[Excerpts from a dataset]
[Start of section]

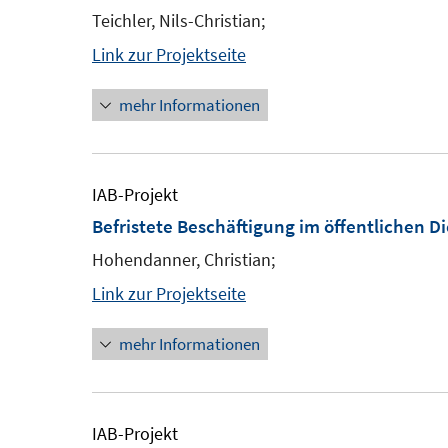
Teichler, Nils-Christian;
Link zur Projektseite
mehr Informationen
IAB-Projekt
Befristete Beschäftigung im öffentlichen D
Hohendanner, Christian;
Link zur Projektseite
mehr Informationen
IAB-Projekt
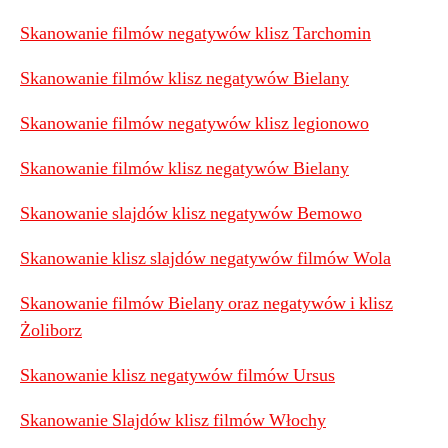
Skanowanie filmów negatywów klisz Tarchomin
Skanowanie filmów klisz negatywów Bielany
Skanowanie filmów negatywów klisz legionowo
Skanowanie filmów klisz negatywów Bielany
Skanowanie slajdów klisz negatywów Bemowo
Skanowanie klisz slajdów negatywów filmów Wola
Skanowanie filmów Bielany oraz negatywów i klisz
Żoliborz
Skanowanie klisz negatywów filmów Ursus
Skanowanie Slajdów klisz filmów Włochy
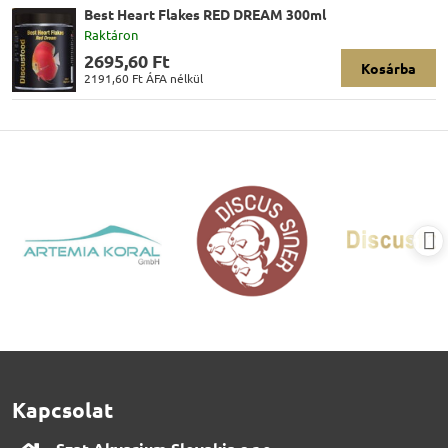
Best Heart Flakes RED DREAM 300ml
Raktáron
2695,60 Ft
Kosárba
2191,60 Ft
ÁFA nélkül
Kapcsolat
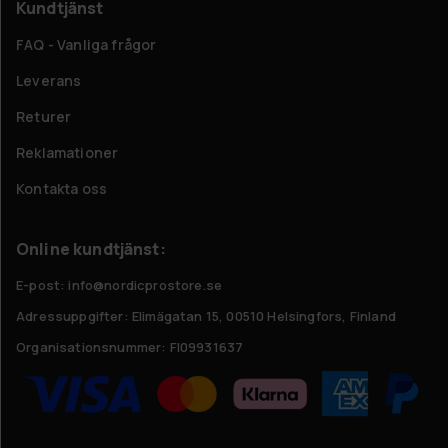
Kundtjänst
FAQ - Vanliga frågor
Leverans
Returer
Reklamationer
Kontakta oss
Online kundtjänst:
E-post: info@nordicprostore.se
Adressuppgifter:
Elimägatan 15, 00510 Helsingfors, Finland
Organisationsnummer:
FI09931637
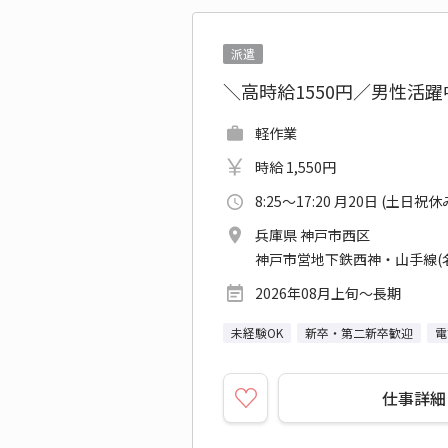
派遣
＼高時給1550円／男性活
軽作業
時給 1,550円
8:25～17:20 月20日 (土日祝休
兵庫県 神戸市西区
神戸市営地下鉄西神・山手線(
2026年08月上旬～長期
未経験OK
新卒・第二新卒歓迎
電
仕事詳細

[End of section]
[Start of section]

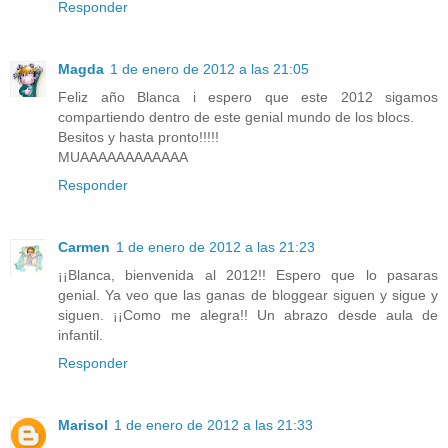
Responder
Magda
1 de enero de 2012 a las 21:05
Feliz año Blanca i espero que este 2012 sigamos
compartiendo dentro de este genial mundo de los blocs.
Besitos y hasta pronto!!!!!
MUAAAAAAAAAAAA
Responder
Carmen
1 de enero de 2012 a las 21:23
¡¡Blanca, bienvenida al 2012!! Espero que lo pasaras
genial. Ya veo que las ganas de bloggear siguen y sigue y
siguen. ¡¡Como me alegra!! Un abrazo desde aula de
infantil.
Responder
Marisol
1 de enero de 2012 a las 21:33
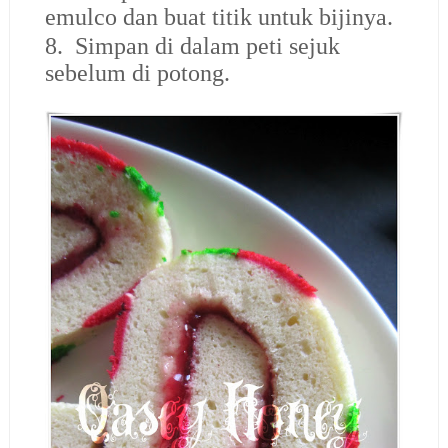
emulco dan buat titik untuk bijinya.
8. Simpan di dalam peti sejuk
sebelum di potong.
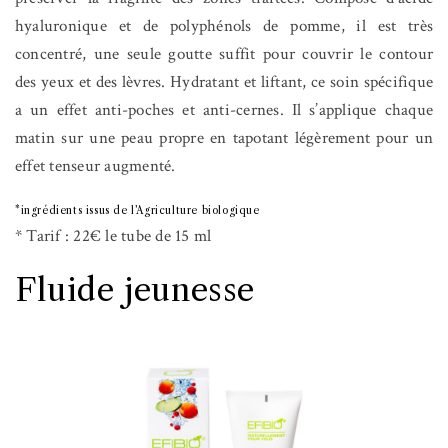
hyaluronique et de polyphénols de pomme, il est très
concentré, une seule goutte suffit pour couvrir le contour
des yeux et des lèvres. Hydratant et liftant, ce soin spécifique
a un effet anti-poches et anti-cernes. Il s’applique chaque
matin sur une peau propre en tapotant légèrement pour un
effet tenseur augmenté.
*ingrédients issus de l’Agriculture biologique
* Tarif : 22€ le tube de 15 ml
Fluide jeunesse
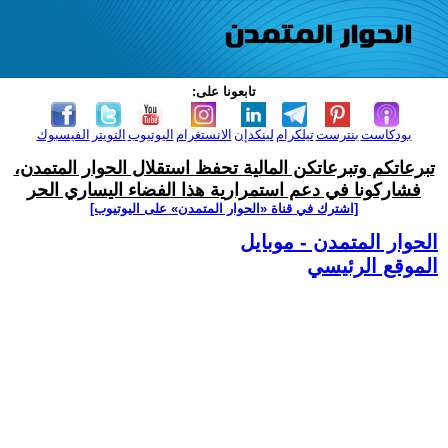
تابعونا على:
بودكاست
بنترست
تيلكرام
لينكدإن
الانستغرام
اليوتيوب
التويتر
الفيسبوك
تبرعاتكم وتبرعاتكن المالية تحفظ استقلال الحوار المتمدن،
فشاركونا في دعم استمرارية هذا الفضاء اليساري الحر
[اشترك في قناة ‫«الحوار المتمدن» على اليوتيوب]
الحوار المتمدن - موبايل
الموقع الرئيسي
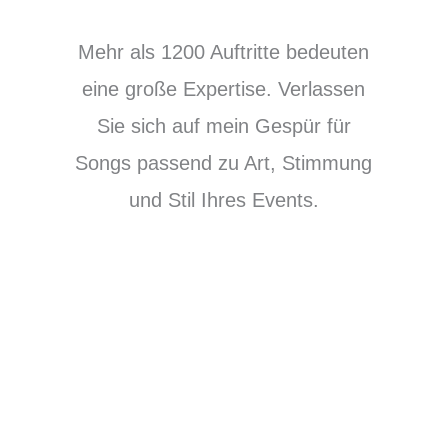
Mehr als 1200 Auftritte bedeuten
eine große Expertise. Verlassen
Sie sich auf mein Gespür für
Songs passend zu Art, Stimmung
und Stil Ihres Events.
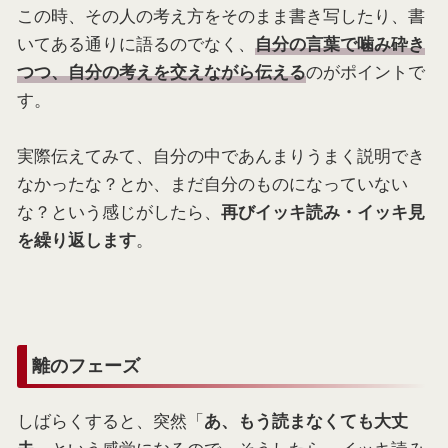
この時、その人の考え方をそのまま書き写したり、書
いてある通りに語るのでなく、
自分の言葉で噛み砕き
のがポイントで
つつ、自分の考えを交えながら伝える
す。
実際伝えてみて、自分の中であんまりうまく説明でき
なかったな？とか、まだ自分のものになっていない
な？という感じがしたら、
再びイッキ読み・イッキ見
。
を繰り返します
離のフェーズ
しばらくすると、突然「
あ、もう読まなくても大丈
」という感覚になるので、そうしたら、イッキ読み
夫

[End of section]
[Start of section]

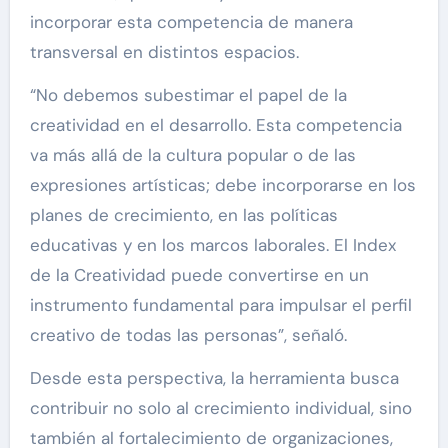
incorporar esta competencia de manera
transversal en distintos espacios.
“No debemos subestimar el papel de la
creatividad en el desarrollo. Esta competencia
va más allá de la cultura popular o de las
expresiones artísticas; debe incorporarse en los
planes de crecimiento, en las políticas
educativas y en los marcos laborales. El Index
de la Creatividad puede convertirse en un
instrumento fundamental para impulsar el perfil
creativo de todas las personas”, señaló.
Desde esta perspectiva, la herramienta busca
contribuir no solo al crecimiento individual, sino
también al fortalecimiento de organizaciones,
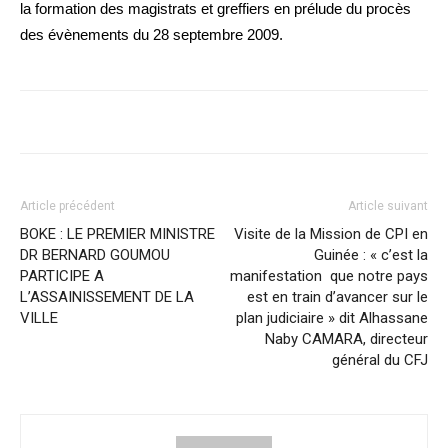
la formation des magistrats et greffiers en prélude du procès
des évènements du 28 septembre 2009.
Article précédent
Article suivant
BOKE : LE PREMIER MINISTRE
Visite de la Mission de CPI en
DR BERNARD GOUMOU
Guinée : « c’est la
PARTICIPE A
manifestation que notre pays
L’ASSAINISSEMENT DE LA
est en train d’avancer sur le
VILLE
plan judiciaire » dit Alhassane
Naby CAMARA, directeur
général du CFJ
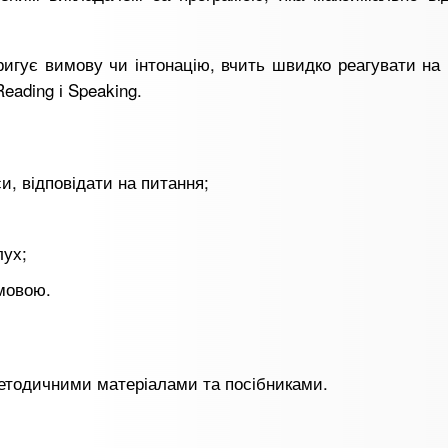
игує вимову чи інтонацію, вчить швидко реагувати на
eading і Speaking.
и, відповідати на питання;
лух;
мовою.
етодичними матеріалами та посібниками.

[End of section]

WHAT NEEDS TO BE DONE
In the entries above, find the line containing "contribuir no solo" and the line containing "етодичними матеріалами та посібниками."; give again exactly those two lines and every line between them, minus the pictures.

WRITTEN RESPONSE
contribuir no solo al crecimiento individual, sino
también al fortalecimiento de organizaciones,
la formation des magistrats et greffiers en prélude du procès
des évènements du 28 septembre 2009.
Article précédent
Article suivant
BOKE : LE PREMIER MINISTRE
Visite de la Mission de CPI en
DR BERNARD GOUMOU
Guinée : « c’est la
PARTICIPE A
manifestation que notre pays
L’ASSAINISSEMENT DE LA
est en train d’avancer sur le
VILLE
plan judiciaire » dit Alhassane
Naby CAMARA, directeur
général du CFJ
игує вимову чи інтонацію, вчить швидко реагувати на
eading і Speaking.
и, відповідати на питання;
лух;
мовою.
етодичними матеріалами та посібниками.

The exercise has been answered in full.